**Exercise directions**.
Give back, unchanged, each line from the one containing "Dr. Rupak Roy" through the last line of the entries below.

**Data records**.
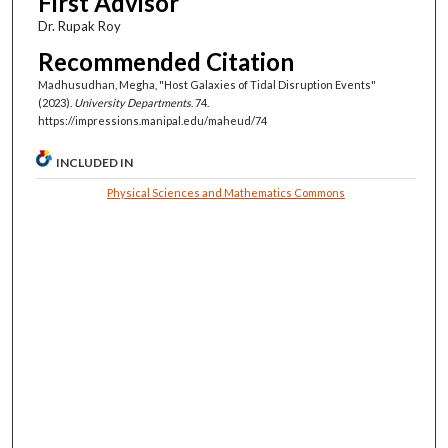
First Advisor
Dr. Rupak Roy
Recommended Citation
Madhusudhan, Megha, "Host Galaxies of Tidal Disruption Events"
(2023).
University Departments
. 74.
https://impressions.manipal.edu/maheud/74
INCLUDED IN
Physical Sciences and Mathematics Commons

**Task answer**.
Dr. Rupak Roy
Recommended Citation
Madhusudhan, Megha, "Host Galaxies of Tidal Disruption Events"
(2023).
University Departments
. 74.
https://impressions.manipal.edu/maheud/74
INCLUDED IN
Physical Sciences and Mathematics Commons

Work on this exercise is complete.